My wife Tammy and I often enjoy these balmy spring evenings (note: apologies to those in the northeast who have yet to see any balmy evenings) by visiting a nearby frozen yoghurt shop after dinner. I was wearing my fleece jacket with the Yosemite patch of Half-dome on it. As we totaled up, the Asian owner asked me if I’d been to Yosemite. In the ensuing conversation, he revealed that he and his wife had climbed half-dome several times, as well as Mt. Whitney once. When we learned that the part of Asia he was from was South Korea, Tammy told him of our enjoyable several days in the famous Sorak-san mountains of that country, which surprised him greatly.

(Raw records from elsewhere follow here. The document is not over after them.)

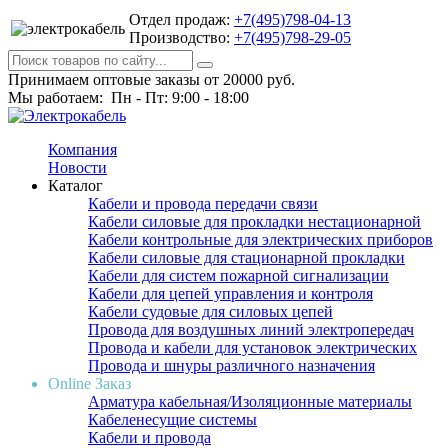
Отдел продаж:
+7(495)798-04-13
Производство:
+7(495)798-29-05
Принимаем оптовые заказы от 20000 руб.
Мы работаем: Пн - Пт: 9:00 - 18:00
Компания
Новости
Каталог
Кабели и провода передачи связи
Кабели силовые для прокладки нестационарной
Кабели контрольные для электрических приборов
Кабели силовые для стационарной прокладки
Кабели для систем пожарной сигнализации
Кабели для цепей управления и контроля
Кабели судовые для силовых цепей
Провода для воздушных линий электропередач
Провода и кабели для установок электрических
Провода и шнуры различного назначения
Online Заказ
Арматура кабельная/Изоляционные материалы
Кабеленесущие системы
Кабели и провода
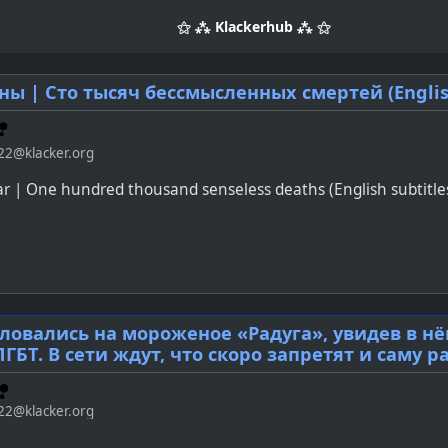
⚝ ⁂ Klackerhub ⁂ ⚝
ны | Сто тысяч бессмысленных смертей (English
22@klacker.org
ar | One hundred thousand senseless deaths (English subtitle
ловались на мороженое «Радуга», увидев в н
ГБТ. В сети ждут, что скоро запретят и саму р
22@klacker.org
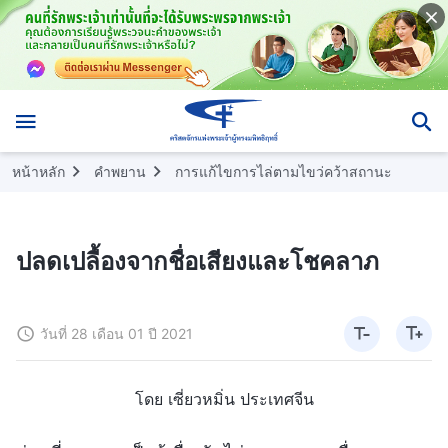
หน้าหลัก
คำพยาน
การแก้ไขการไล่ตามไขว่คว้าสถานะ
ปลดเปลื้องจากชื่อเสียงและโชคลาภ
วันที่ 28 เดือน 01 ปี 2021
โดย เซี่ยวหมิ่น ประเทศจีน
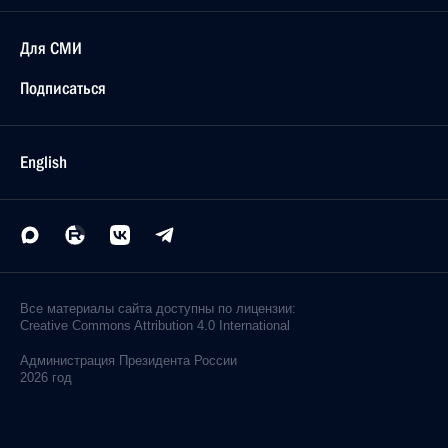
Для СМИ
Подписаться
English
Все материалы сайта доступны по лицензии:
Creative Commons Attribution 4.0 International
Администрация
Президента России
2026 год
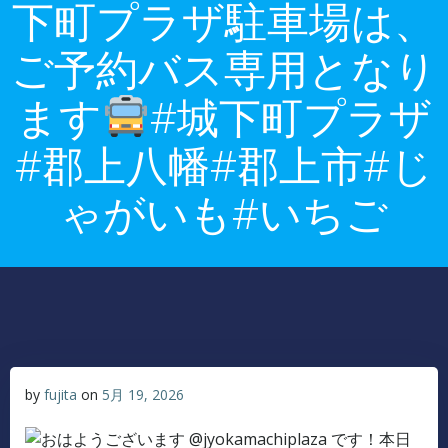
下町プラザ駐車場は、
ご予約バス専用となり
ます
#城下町プラザ
#郡上八幡#郡上市#じ
ゃがいも#いちご
by
fujita
on
5月 19, 2026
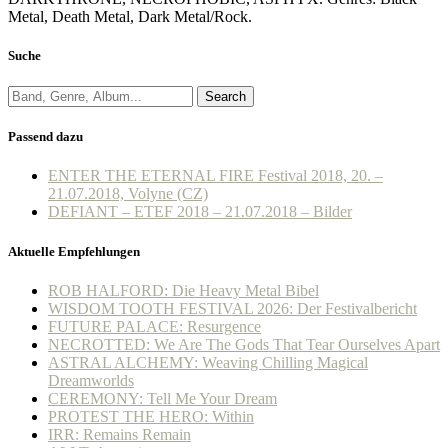
Metal, Death Metal, Dark Metal/Rock.
Suche
Search
Passend dazu
ENTER THE ETERNAL FIRE Festival 2018, 20. –
21.07.2018, Volyne (CZ)
DEFIANT – ETEF 2018 – 21.07.2018 – Bilder
Aktuelle Empfehlungen
ROB HALFORD: Die Heavy Metal Bibel
WISDOM TOOTH FESTIVAL 2026: Der Festivalbericht
FUTURE PALACE: Resurgence
NECROTTED: We Are The Gods That Tear Ourselves Apart
ASTRAL ALCHEMY: Weaving Chilling Magical
Dreamworlds
CEREMONY: Tell Me Your Dream
PROTEST THE HERO: Within
IRR: Remains Remain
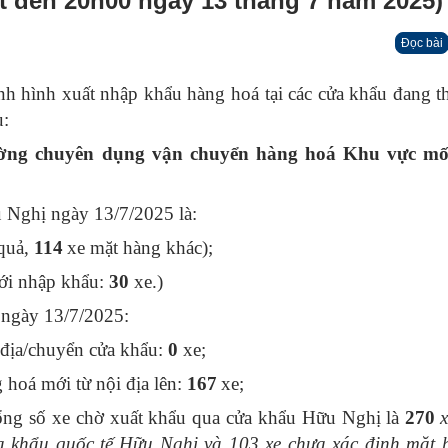
đến 20h00 ngày 13 tháng 7 năm 2025)
Đọc bài
nh hình xuất nhập khẩu hàng hoá tại các cửa khẩu đang t
u:
ờng chuyên dụng vận chuyển hàng hoá Khu vực mố
u Nghị ngày 13/7/2025 là
:
quả,
114
xe mặt hàng khác);
ới nhập khẩu:
30
xe.)
ngày 13/7/2025:
địa/chuyển cửa khẩu:
0
xe;
hoá mới từ nội địa lên:
167
xe;
ng số xe chờ xuất khẩu qua cửa khẩu Hữu Nghị là
270
a khẩu quốc tế Hữu Nghị
và
103
xe chưa xác định mặt h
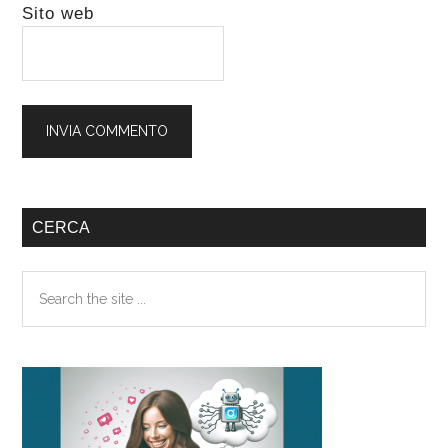
Sito web
Barra
CERCA
laterale
Search
primaria
the
site
...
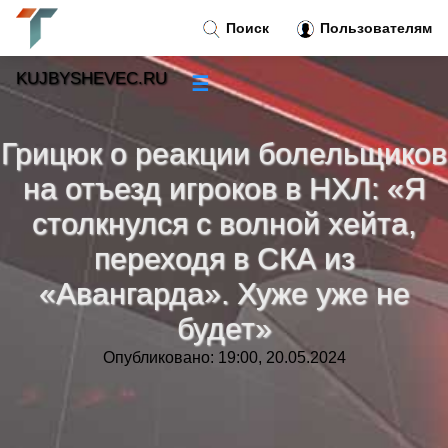
Поиск
Пользователям
KUJBYSHEVEC.RU
☰
Новости
»
Грицюк о реакции болельщиков
Тренды новостей
»
на отъезд игроков в НХЛ: «Я
столкнулся с волной хейта,
Рубрики
»
переходя в СКА из
«Авангарда». Хуже уже не
Правила
»
будет»
Контакт
»
Опубликовано: 19:00, 20.05.2024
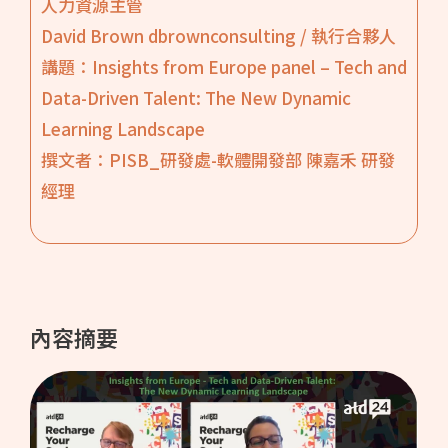
人力資源主管
David Brown dbrownconsulting / 執行合夥人
講題：Insights from Europe panel – Tech and
Data-Driven Talent: The New Dynamic
Learning Landscape
撰文者：PISB_研發處-軟體開發部 陳嘉禾 研發
經理
內容摘要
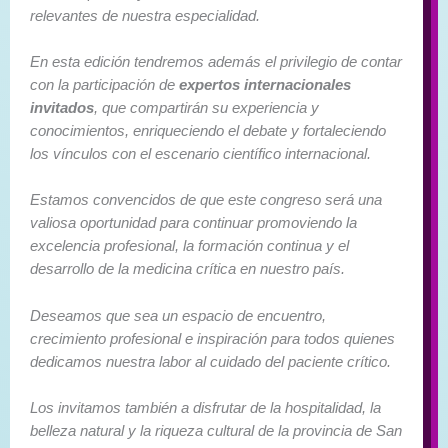
relevantes de nuestra especialidad.
En esta edición tendremos además el privilegio de contar
con la participación de
expertos internacionales
invitados
, que compartirán su experiencia y
conocimientos, enriqueciendo el debate y fortaleciendo
los vínculos con el escenario científico internacional.
Estamos convencidos de que este congreso será una
valiosa oportunidad para continuar promoviendo la
excelencia profesional, la formación continua y el
desarrollo de la medicina crítica en nuestro país.
Deseamos que sea un espacio de encuentro,
crecimiento profesional e inspiración para todos quienes
dedicamos nuestra labor al cuidado del paciente crítico.
Los invitamos también a disfrutar de la hospitalidad, la
belleza natural y la riqueza cultural de la provincia de San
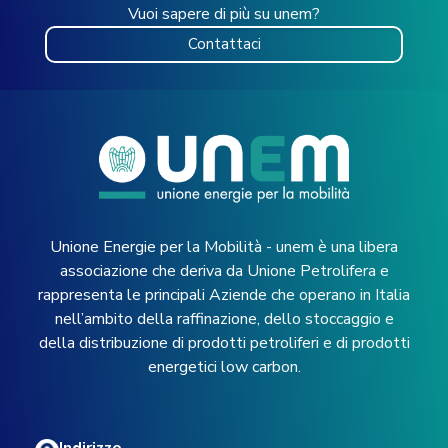
Vuoi sapere di più su unem?
Contattaci
Unione Energie per la Mobilità - unem è una libera
associazione che deriva da Unione Petrolifera e
rappresenta le principali Aziende che operano in Italia
nell’ambito della raffinazione, dello stoccaggio e
della distribuzione di prodotti petroliferi e di prodotti
energetici low carbon.
Indirizzo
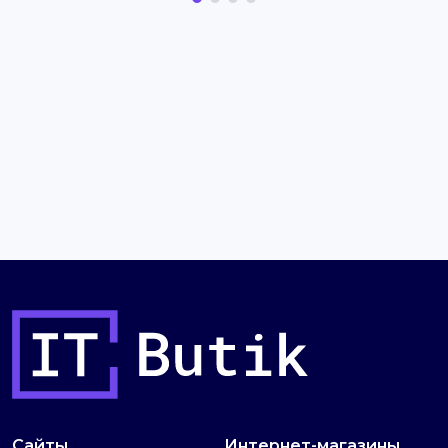
Сайты
Интернет-магазины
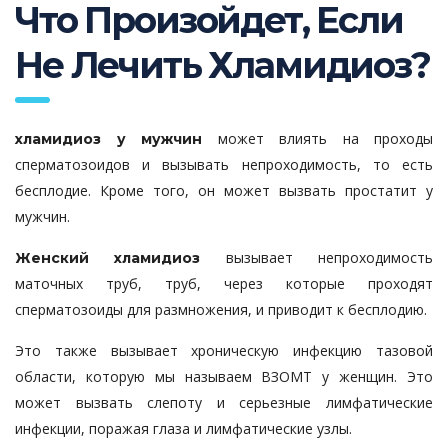
Что Произойдет, Если
Не Лечить Хламидиоз?
может влиять на проходы
хламидиоз у мужчин
сперматозоидов и вызывать непроходимость, то есть
бесплодие. Кроме того, он может вызвать простатит у
мужчин.
вызывает непроходимость
Женский хламидиоз
маточных труб, труб, через которые проходят
сперматозоиды для размножения, и приводит к бесплодию.
Это также вызывает хроническую инфекцию тазовой
области, которую мы называем ВЗОМТ у женщин. Это
может вызвать слепоту и серьезные лимфатические
инфекции, поражая глаза и лимфатические узлы.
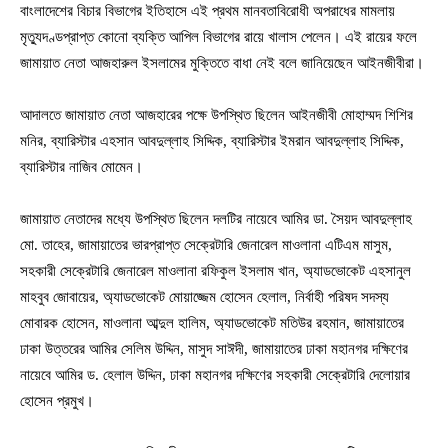
বাংলাদেশের বিচার বিভাগের ইতিহাসে এই প্রথম মানবতাবিরোধী অপরাধের মামলায়
মৃত্যুদণ্ডপ্রাপ্ত কোনো ব্যক্তি আপিল বিভাগের রায়ে খালাস পেলেন। এই রায়ের ফলে
জামায়াত নেতা আজহারুল ইসলামের মুক্তিতে বাধা নেই বলে জানিয়েছেন আইনজীবীরা।
আদালতে জামায়াত নেতা আজহারের পক্ষে উপস্থিত ছিলেন আইনজীবী মোহাম্মদ শিশির
মনির, ব্যারিস্টার এহসান আবদুল্লাহ সিদ্দিক, ব্যারিস্টার ইমরান আবদুল্লাহ সিদ্দিক,
ব্যারিস্টার নাজিব মোমেন।
জামায়াত নেতাদের মধ্যে উপস্থিত ছিলেন দলটির নায়েবে আমির ডা. সৈয়দ আবদুল্লাহ
মো. তাহের, জামায়াতের ভারপ্রাপ্ত সেক্রেটারি জেনারেল মাওলানা এটিএম মাসুম,
সহকারী সেক্রেটারি জেনারেল মাওলানা রফিকুল ইসলাম খান, অ্যাডভোকেট এহসানুল
মাহবুব জোবায়ের, অ্যাডভোকেট মোয়াজ্জেম হোসেন হেলাল, নির্বাহী পরিষদ সদস্য
মোবারক হোসেন, মাওলানা আব্দুল হালিম, অ্যাডভোকেট মতিউর রহমান, জামায়াতের
ঢাকা উত্তরের আমির সেলিম উদ্দিন, মাসুদ সাঈদী, জামায়াতের ঢাকা মহানগর দক্ষিণের
নায়েবে আমির ড. হেলাল উদ্দিন, ঢাকা মহানগর দক্ষিণের সহকারী সেক্রেটারি দেলোয়ার
হোসেন প্রমুখ।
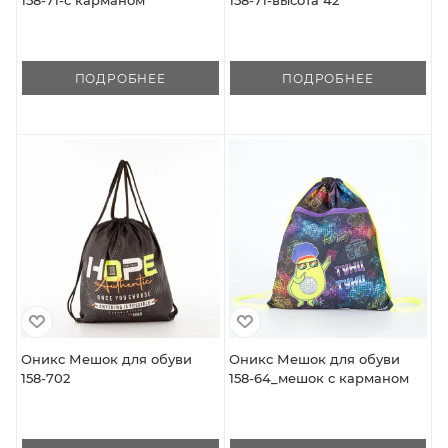
158-71-с карманом
158-71-высота 42
ПОДРОБНЕЕ
ПОДРОБНЕЕ
Оникс Мешок для обуви
Оникс Мешок для обуви
158-702
158-64_мешок с карманом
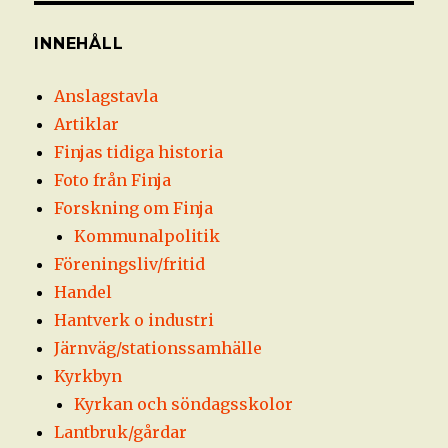
INNEHÅLL
Anslagstavla
Artiklar
Finjas tidiga historia
Foto från Finja
Forskning om Finja
Kommunalpolitik
Föreningsliv/fritid
Handel
Hantverk o industri
Järnväg/stationssamhälle
Kyrkbyn
Kyrkan och söndagsskolor
Lantbruk/gårdar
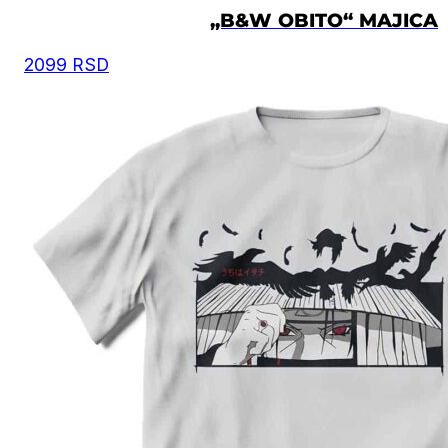
„B&W OBITO“ MAJICA
2099
RSD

The Sorak-san mountains, extolled in Korean poetry for nearly as long as China’s Huang Shan mountains (whose praises were sung by Li Po in the T’ang dynasty, over a thousand years ago), run along the east coast of Korea in its mid-line, plunging precipitously down to picturesque fishing villages where we greeted the boats returning at dawn laden with very lively squid, anchovies, octopus, and sea urchins. (Tammy purchased several octopods, expressly in order to walk further down the dock and liberate them back into the sea.) The granitic mountains themselves are laced with tumultuous, boulder-strewn streams below its Buddhist temples perched high up dizzying cliffs. Tammy and I negotiated the jumps to one large, flat stone in the midst of one stream, where we stretched out in the sun and re-lived the Chinese T’ang dynasty poet Wang Wei’s favorite pasttime on his own Green Stream: “Oh, to sit on a broad flat rock / And cast a fishing-line forever!”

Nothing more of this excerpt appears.